Maharashtra’s politics has long excelled at the peculiar art of disguising power politics as moral philosophy. No leader mastered that craft more deftly than NCP (SP) chief Sharad Pawar. Beneath this carefully lacquered image has lain an older and cruder reality of caste consolidation masquerading as reformism.


The latest controversy involving NCP (SP) spokesperson Vikas Lawande and sections of the Warkari community reveals the contradiction with unusual clarity. Lawande had launched a scathing attack, condemning allegedly ‘regressive’ practices among the Warkari. In retaliation, members of the community threw ink on Lawande.


Throwing ink, issuing threats and allegedly brandishing weapons are acts of thuggery, not devotion. Those responsible deserve prosecution.


But the outrage of the Pawar camp also rings hollow. For years, Maharashtra’s self-proclaimed ‘progressive’ establishment treated the Warkari movement with a curious mixture of condescension and political utility. The movement was celebrated when it fitted neatly into the secular-Maratha consensus of the state. But as many Warkaris increasingly gravitated towards the BJP and the broader Hindu political space, the tone changed. Suddenly, there were concerns from Pawar about “regressive elements,” “religious fanaticism” and “outside infiltration” in the Warkari community.


Lawande’s remarks against the Warkaris followed his boss, Sharad Pawar’s recent criticism about “regressive” tendencies entering the Warkari tradition.

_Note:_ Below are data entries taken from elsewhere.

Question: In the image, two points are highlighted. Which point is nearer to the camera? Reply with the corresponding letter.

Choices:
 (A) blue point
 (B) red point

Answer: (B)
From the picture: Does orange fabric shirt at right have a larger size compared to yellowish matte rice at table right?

For decades, the Maratha strongman cultivated the image of a worldly progressive who was secular, rational, anti-communal and supposedly above the vulgarities of identity politics. His speeches have invoked the holy trinity of ‘Shahu-Phule-Ambedkar’ with almost liturgical regularity. His followers spoke the language of social justice while his ecosystem claimed moral superiority over the Hindutva right. But now, Pawar and his acolytes are anxious that a devotional movement once assumed to be culturally pliable is slipping beyond its influence.


The irony is rich. The very people who denounce ‘Manuwad’ have often presided over some of India’s most ossified cooperative and educational patronage networks wherein dynastic politics flourished and rural satraps thrived. Sugar barons became social reformers by day and caste chieftains by night.


But the ground has shifting since the BJP’s rise in Maharashtra in 2014. The party has steadily entered spaces once monopolised by the old Congress-NCP order: OBC networks, sections of Dalits, urban aspirational classes and increasingly the Warkari ecosystem.


That explains the particular bitterness directed at figures like Dhirendra Krishna Shastri and other northern Hindu preachers. Politically, the anxiety is of new Hindu religious figures weakening the monopoly once enjoyed by the state’s entrenched ideological class.


None of this excuses rabble-rousing by self-appointed guardians of faith. The Warkari tradition’s strength has historically lain in humility, not vigilantism. Those invoking Tukaram while throwing ink on opponents betray the very ethos they claim to defend.


Still, Maharashtra should stop pretending that its politics was ever uniquely ‘progressive.’ Much of it was merely caste arithmetic spoken in polished prose. The old establishment wrapped itself in the language of reform while practising patronage, identity and inherited power.